_WORK TASK_. Go through the entries below and count the lines where the word "highlight" appears; give only the count.

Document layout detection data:
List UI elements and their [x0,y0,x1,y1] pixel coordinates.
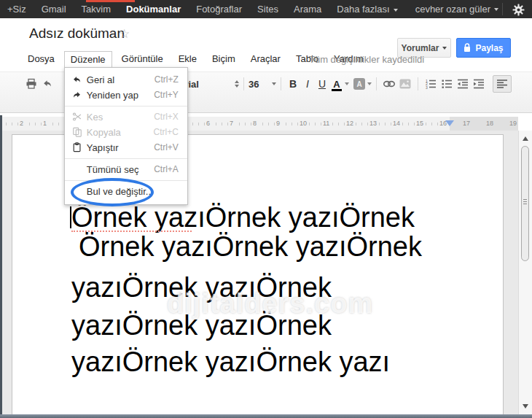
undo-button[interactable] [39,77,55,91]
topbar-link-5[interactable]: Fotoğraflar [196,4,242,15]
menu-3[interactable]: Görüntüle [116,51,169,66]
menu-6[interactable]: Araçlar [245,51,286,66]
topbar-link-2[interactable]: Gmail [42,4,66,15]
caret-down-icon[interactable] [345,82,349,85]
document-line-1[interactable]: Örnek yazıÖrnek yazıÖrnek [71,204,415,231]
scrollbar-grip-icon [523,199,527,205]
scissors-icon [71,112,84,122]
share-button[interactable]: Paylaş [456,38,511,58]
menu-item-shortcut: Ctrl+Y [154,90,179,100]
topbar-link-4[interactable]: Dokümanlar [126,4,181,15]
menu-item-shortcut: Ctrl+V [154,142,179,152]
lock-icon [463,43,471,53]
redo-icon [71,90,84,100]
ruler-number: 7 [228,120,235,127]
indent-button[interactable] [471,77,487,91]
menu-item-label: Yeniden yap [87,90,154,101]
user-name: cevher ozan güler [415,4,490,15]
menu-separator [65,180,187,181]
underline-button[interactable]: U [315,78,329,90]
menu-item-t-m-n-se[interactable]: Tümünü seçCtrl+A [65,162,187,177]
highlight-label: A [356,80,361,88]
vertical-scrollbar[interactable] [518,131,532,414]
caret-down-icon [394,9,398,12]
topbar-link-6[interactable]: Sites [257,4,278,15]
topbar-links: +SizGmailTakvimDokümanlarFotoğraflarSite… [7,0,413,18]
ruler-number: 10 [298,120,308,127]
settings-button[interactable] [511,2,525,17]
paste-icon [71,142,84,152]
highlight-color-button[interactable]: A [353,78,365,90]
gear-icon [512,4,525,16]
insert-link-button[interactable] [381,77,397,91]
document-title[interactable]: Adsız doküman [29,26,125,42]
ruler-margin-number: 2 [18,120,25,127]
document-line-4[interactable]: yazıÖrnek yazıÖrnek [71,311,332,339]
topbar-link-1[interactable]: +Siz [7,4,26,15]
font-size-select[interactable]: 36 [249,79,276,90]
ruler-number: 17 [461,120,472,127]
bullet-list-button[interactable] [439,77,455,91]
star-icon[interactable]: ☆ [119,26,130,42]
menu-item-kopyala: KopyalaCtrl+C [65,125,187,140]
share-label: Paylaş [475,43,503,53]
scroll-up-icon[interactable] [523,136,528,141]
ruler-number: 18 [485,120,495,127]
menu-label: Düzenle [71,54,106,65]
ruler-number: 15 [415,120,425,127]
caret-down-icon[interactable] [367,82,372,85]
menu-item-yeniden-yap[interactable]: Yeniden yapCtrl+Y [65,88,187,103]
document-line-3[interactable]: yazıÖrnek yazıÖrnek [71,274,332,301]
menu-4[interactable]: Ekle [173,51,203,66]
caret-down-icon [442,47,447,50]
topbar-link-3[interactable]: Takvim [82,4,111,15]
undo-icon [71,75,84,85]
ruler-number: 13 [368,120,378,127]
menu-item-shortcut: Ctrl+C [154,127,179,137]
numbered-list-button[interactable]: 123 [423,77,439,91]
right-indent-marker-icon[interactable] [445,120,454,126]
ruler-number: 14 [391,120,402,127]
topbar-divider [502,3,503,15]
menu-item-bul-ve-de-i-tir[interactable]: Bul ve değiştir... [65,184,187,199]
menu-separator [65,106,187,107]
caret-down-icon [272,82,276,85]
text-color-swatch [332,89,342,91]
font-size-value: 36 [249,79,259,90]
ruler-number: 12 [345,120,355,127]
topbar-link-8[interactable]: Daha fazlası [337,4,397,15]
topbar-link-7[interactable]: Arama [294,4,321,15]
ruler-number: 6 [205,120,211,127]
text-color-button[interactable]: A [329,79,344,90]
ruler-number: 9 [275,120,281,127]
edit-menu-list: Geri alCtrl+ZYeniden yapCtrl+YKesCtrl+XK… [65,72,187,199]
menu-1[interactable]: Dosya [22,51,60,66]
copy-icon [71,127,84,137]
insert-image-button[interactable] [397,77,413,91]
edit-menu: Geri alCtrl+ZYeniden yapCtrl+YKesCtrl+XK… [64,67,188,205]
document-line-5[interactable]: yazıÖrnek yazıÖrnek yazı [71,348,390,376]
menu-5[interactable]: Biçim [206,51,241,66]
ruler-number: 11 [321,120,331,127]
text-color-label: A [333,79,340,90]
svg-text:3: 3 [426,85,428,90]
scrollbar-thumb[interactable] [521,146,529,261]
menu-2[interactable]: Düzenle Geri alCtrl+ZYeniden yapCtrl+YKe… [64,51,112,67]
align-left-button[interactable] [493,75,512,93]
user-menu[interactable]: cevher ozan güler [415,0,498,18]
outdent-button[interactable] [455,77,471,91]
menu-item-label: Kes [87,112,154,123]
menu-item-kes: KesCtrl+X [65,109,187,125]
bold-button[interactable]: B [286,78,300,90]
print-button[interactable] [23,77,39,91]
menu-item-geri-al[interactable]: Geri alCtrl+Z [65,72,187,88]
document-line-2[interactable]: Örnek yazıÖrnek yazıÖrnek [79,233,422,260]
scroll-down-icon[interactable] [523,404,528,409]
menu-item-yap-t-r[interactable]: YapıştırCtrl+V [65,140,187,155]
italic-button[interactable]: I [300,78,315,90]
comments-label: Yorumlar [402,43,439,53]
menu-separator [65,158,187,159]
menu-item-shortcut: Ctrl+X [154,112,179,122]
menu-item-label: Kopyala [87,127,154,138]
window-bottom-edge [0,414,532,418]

_WRITTEN REPLY_. 2